大まかな画面の構成要素としては以下4つになります。
① INPUT…プロジェクトの作成や各生成元画像の取り込みや編集を行う
② プレビュー…マップ適用例や最終的に生成されるタイルセットを確認する
③ OUTPUT…プロジェクトや生成タイルセットの保存先やフォーマットを指定する
④ TILESET GENERATOR
…生成を行う時の様々な設定やプレビューの表示変更などを行う。(ここがソフトのコア)
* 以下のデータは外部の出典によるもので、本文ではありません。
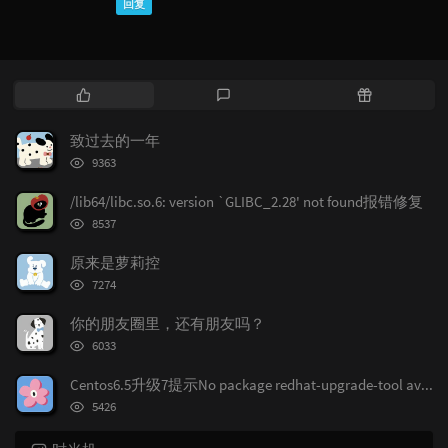
回复
热
最
随
门
新
机
文
评
文
致过去的一年
章
论
章
浏
9363
览
次
/lib64/libc.so.6: version `GLIBC_2.28' not found报错修复
数:
浏
8537
览
次
原来是萝莉控
数:
浏
7274
览
次
你的朋友圈里，还有朋友吗？
数:
浏
6033
览
次
Centos6.5升级7提示No package redhat-upgrade-tool available.
数:
浏
5426
览
次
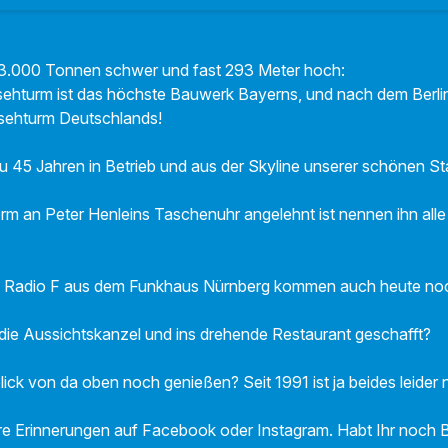
 23.000 Tonnen schwer und fast 293 Meter hoch:
sehturm ist das höchste Bauwerk Bayerns, und nach dem Berli
nsehturm Deutschlands!
au 45 Jahren in Betrieb und aus der Skyline unserer schönen St
m an Peter Henleins Taschenuhr angelehnt ist nennen ihn alle
n Radio F aus dem Funkhaus Nürnberg kommen auch heute noc
die Aussichtskanzel und ins drehende Restaurant geschafft?
ick von da oben noch genießen? Seit 1991 ist ja beides leider n
re Erinnerungen auf Facebook oder Instagram. Habt Ihr noch B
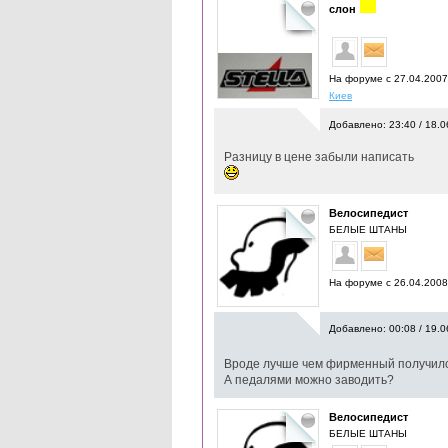
слон
На форуме с 27.04.200
Киев
Добавлено: 23:40 / 18.0
Разницу в цене забыли написать
Велосипедист
БЕЛЫЕ ШТАНЫ
На форуме с 26.04.200
Добавлено: 00:08 / 19.0
Вроде лучше чем фирменный получил
А педалями можно заводить?
Велосипедист
БЕЛЫЕ ШТАНЫ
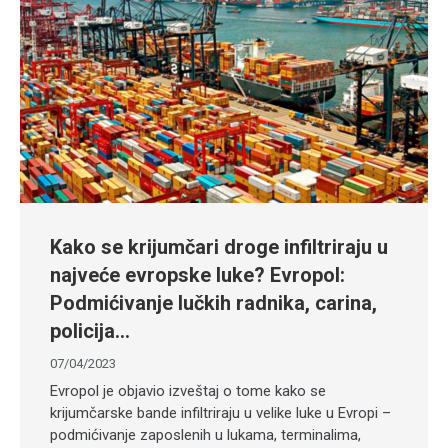
Kako se krijumčari droge infiltriraju u
najveće evropske luke? Evropol:
Podmićivanje lučkih radnika, carina,
policija…
07/04/2023
Evropol je objavio izveštaj o tome kako se
krijumčarske bande infiltriraju u velike luke u Evropi –
podmićivanje zaposlenih u lukama, terminalima,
ざっくりと画面の構成がわかったところでプロジェクトの作成に取り掛かっていきましょう。
プロジェクトの準備:作成~保存
まずは新規プロジェクトを作成して作業を始める準備を整えましょう。
AutoTileGenはプロジェクトデータの扱いと保存操作に若干クセがありますのでデータの形式や場所に注意しながら解説していきます。
新規プロジェクトの作成
新規プロジェクトの作成は画面左側のINPUTタブにあるファイルのマークをクリックして行います。
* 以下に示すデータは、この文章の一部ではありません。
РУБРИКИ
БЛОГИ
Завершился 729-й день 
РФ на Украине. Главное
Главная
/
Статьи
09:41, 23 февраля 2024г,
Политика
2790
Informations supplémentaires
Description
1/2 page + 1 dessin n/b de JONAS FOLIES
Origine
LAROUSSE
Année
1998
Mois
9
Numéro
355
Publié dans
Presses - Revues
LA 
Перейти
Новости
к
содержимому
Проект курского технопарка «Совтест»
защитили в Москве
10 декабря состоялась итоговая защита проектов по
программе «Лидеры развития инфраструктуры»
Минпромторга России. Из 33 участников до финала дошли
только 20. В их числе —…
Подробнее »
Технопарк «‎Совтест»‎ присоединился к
クリックすると以下のような画面になるかと思いますので、
・プロジェクト名(=出力タイルセット名になることに注意)
・インプットとして与える画像のサイズ(タイル一枚分のサイズ)
を設定して[Create new project]をクリックします。
以下のような画面になれば、新規プロジェクトの作成は完了です。
プロジェクトの保存、保存場所の指定
続けて、作成したプロジェクトを保存していきます。
保存の操作に入る前に、プロジェクトデータの保存先の指定を行いましょう。
(デフォルトではAppDataディレクトリ内に保存されるため、若干参照性が悪いです)
保存先の指定はOUTPUTタブから以下の手順で行います。
1. Output folder & name:のフォルダマークをクリック
2. 画面中央にエクスプローラーが表示されるため、保存したいフォルダへ移動する
(接続されているドライブが左下に表示されます)
3. 右下にある[Select]をクリックして、保存先の指定は完了
*保存先はプロジェクトデータと最終的に出力するタイルセットデータ共通です。(変更可能)
保存先を指定したら、プロジェクトデータの保存を行います。
プロジェクトデータの保存はINPUTタブの上部右端のボタンをクリック、中央に[input tiles exported]のメッセージが出たら保存完了です。
*ポイント:AutoTileGenはプロジェクトデータ=インプットタイルデータの形式です。
→新規作成の流れで保存した場合、以下のようなインプットタイルデータが作成されているはずです。
プロジェクトデータの保存=「インプットデータの出力」を行うイメージです。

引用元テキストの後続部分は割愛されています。